OpenFactory Shared Schemas#

Shared Deployment Configuration Schemas for OpenFactory

This module defines reusable Pydantic models that represent container deployment settings and resource constraints. These models are intended to be shared across device and connector configuration schemas.

Components:#

  • ResourcesDefinition: Represents CPU and memory values for a container.

  • Resources: Groups reservations and limits for container resources.

  • Placement: Defines constraints for container placement on specific nodes.

  • Deploy: Complete deployment configuration including replicas, resource configs, and placement rules.

Key Features:#

  • Express CPU and memory constraints using common formats (e.g., 0.5 CPUs, “1Gi” memory)

  • Define both resource requests and limits for containers

  • Support placement constraints for scheduling on labeled nodes

  • Modular, reusable across multiple OpenFactory schema modules

Example Usage:#

Define a deployment configuration:

>>> Deploy(
...     replicas=2,
...     resources=Resources(
...         reservations=ResourcesDefinition(cpus=0.5, memory="512Mi"),
...         limits=ResourcesDefinition(cpus=1.0, memory="1Gi")
...     ),
...     placement=Placement(
...         constraints=["node.labels.zone == eu-west"]
...     )
... )

This module is typically used as part of device, connector, or application schemas that involve resource scheduling or orchestration.

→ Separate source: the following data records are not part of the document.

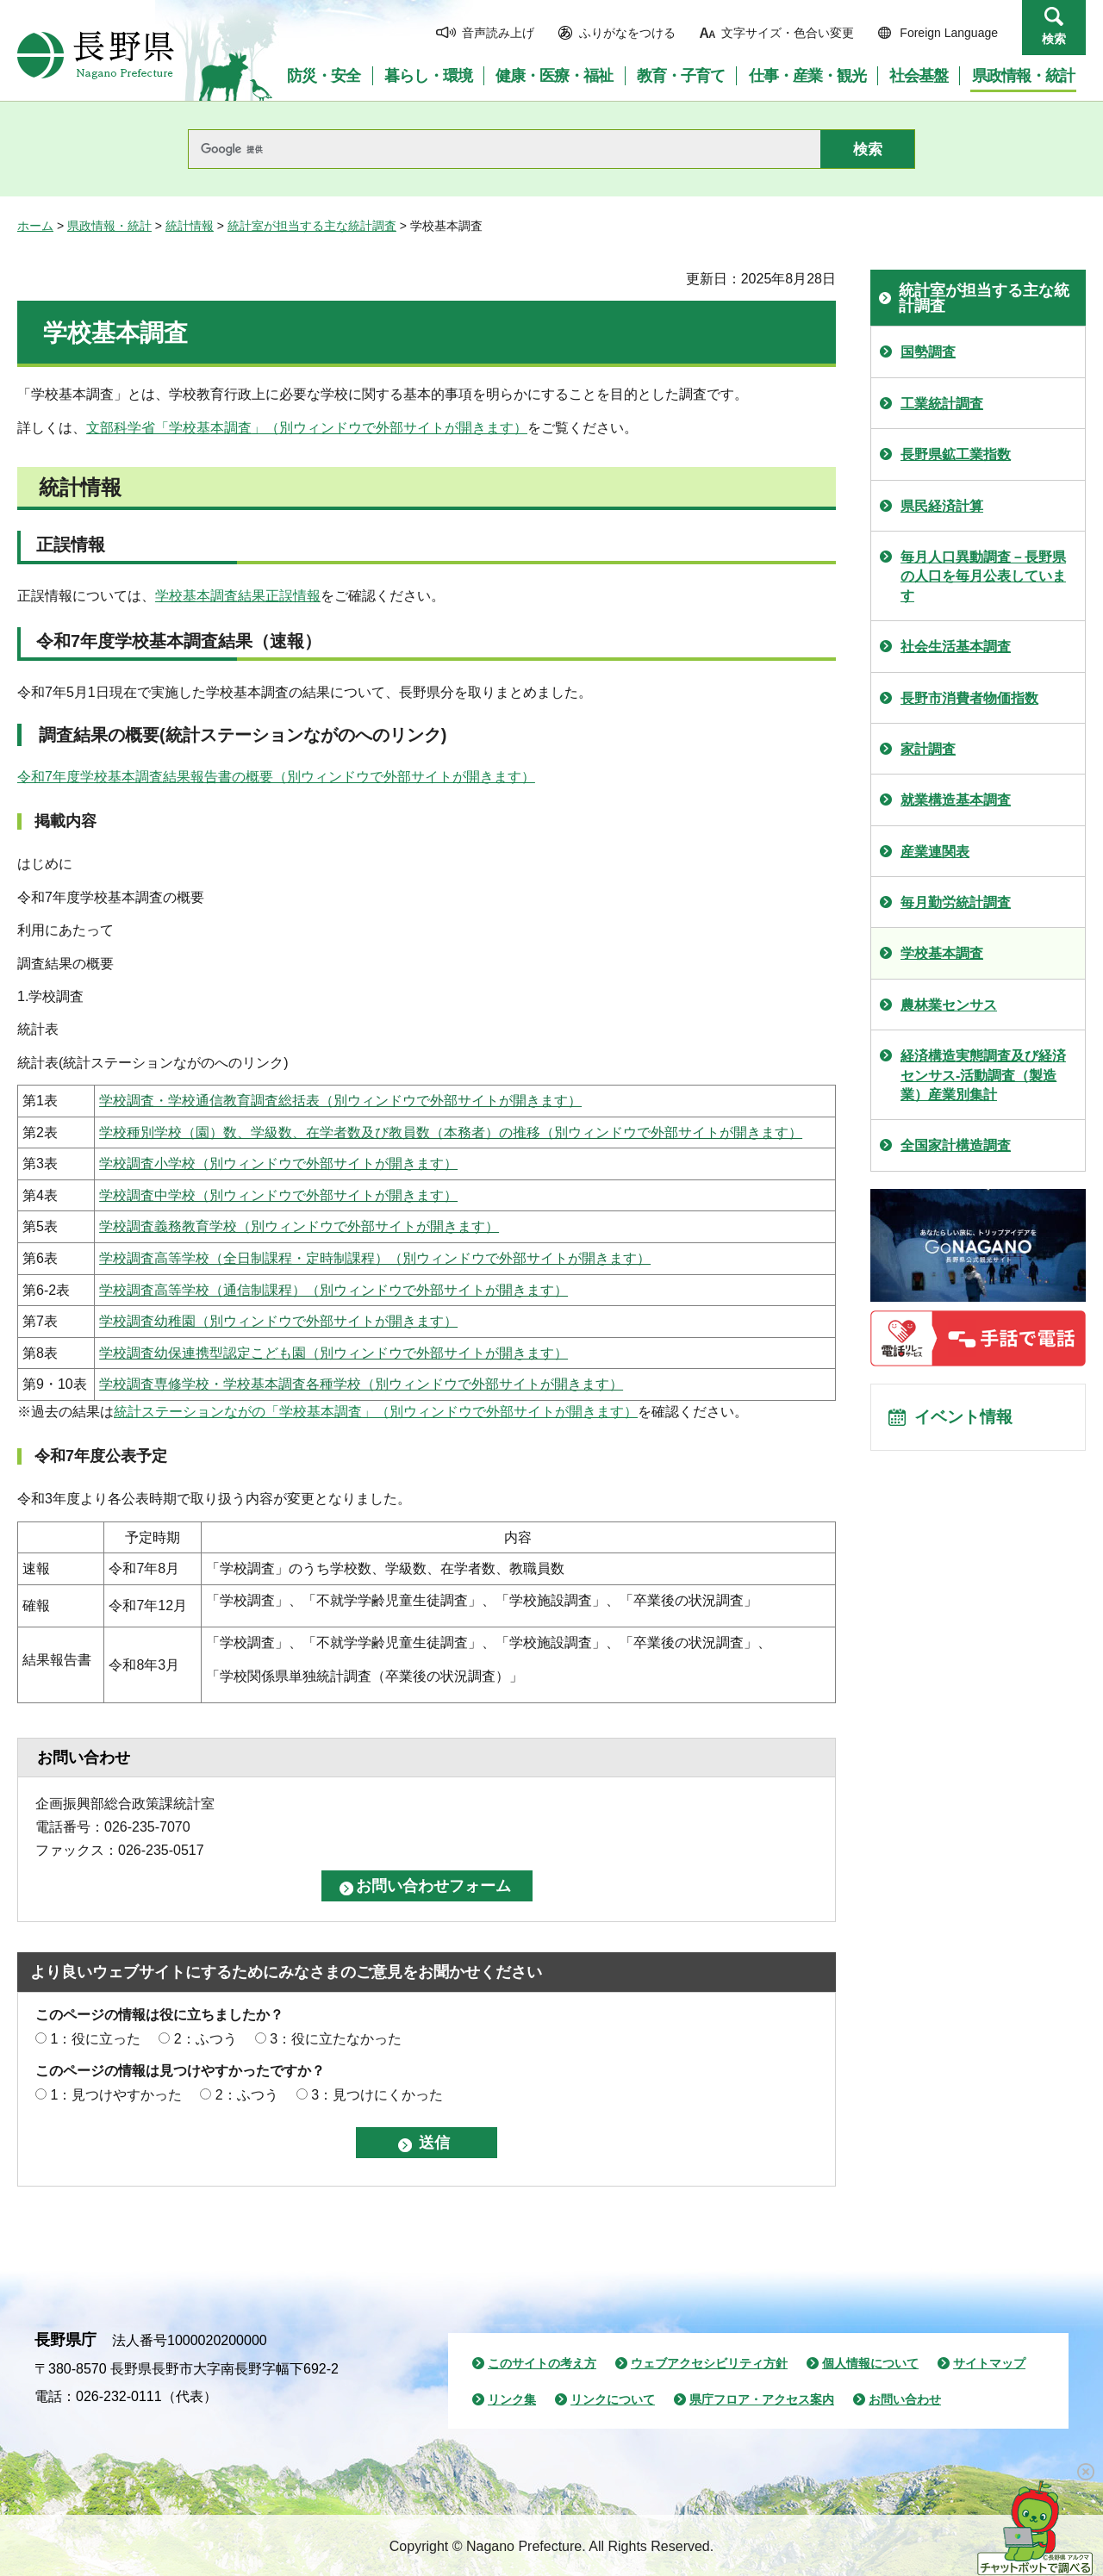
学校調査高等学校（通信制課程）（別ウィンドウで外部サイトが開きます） (333, 1290)
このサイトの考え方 (542, 2363)
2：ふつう (205, 2039)
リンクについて (612, 2399)
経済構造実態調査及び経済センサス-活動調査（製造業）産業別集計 (983, 1075)
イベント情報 (966, 1419)
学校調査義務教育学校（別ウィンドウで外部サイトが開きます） (299, 1226)
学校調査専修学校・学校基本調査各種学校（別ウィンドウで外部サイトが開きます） (361, 1384)
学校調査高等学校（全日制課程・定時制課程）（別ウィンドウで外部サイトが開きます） (375, 1258)
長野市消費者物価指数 (969, 698)
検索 (1054, 39)
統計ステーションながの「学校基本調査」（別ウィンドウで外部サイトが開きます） (376, 1411)
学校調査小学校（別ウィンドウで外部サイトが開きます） (278, 1163)
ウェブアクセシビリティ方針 (709, 2363)
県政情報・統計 (109, 226)
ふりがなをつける (627, 33)
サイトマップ (989, 2363)
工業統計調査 (941, 403)
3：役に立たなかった (336, 2039)
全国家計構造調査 (955, 1145)
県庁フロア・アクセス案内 (761, 2399)
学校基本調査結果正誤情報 (238, 595)
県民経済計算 (941, 506)
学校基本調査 (941, 953)
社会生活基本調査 (955, 646)
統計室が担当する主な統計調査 (311, 226)
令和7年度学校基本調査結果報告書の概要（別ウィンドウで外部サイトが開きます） (276, 776)
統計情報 (189, 226)
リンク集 (512, 2399)
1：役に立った (95, 2039)
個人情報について (870, 2363)
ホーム (35, 226)
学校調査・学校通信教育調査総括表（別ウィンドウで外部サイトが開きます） (340, 1100)
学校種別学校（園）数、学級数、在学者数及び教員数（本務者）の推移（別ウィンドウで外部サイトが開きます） (450, 1132)
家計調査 (928, 749)
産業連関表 (934, 851)
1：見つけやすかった (116, 2095)
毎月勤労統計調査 (955, 902)
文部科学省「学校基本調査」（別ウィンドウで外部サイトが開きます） (306, 427)
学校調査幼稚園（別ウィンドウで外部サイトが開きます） (278, 1321)
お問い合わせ (905, 2399)
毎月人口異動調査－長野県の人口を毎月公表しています (983, 576)
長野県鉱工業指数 (955, 454)
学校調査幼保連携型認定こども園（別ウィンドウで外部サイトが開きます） (333, 1353)
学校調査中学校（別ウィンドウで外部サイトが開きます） (278, 1195)
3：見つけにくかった (377, 2095)
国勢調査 (928, 352)
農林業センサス (948, 1005)
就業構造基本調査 (955, 800)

class openfactory.schemas.common.Deploy(**data)[source]#

Bases: BaseModel

Defines deployment configuration such as replicas, resources, and placement.

model_config: ClassVar[ConfigDict] = {}#

Configuration for the model, should be a dictionary conforming to [ConfigDict][pydantic.config.ConfigDict].

placement: Placement | None#
replicas: int | None#
resources: Resources | None#
class openfactory.schemas.common.Placement(**data)[source]#

Bases: BaseModel

Defines placement constraints for scheduling containers.

constraints: List[str] | None#
model_config: ClassVar[ConfigDict] = {}#

Configuration for the model, should be a dictionary conforming to [ConfigDict][pydantic.config.ConfigDict].

class openfactory.schemas.common.Resources(**data)[source]#

Bases: BaseModel

Specifies resource requests and limits for a container deployment.

limits: ResourcesDefinition | None#
model_config: ClassVar[ConfigDict] = {}#

Configuration for the model, should be a dictionary conforming to [ConfigDict][pydantic.config.ConfigDict].

reservations: ResourcesDefinition | None#
class openfactory.schemas.common.ResourcesDefinition(**data)[source]#

Bases: BaseModel

Defines resource limits or reservations such as CPU and memory.

cpus: float | None#
memory: str | None#
model_config: ClassVar[ConfigDict] = {}#

Configuration for the model, should be a dictionary conforming to [ConfigDict][pydantic.config.ConfigDict].

openfactory.schemas.common.constraints(deploy)[source]#

Extract placement constraints from a Deploy object and format them for use in Python Docker deployments.

Docker Engine and Docker Swarm APIs expect placement constraints to use == for equality checks (e.g., node labels). This function transforms any single = signs in constraint expressions into the required == syntax, ensuring the constraints are correctly interpreted when creating containers or services programmatically using Python Docker clients.

Return type:

Optional[List[str]]

Parameters:

deploy (Optional[Deploy]) – The deployment configuration object.

Returns:

Optional[List[str]] – A list of constraints formatted for Docker/Docker Swarm API usage, or None if no constraints are provided.

openfactory.schemas.common.cpus_limit(deploy, default=1.0)[source]#

Retrieve the CPU limit value from a Deploy object, returning a default if unavailable.

Return type:

float

Parameters:
  • deploy (Optional[Deploy]) – The deployment configuration object.

  • default (float) – The default CPU limit value to return if not set. Defaults to 1.0.

Returns:

float – The CPU limit value from the deployment or the default if not specified.

openfactory.schemas.common.cpus_reservation(deploy, default=0.5)[source]#

Retrieve the CPU reservation value from a Deploy object, returning a default if unavailable.

Return type:

float

Parameters:
  • deploy (Optional[Deploy]) – The deployment configuration object.

  • default (float) – The default CPU reservation value to return if not set. Defaults to 0.5.

Returns:

float – The CPU reservation value from the deployment or the default if not specified.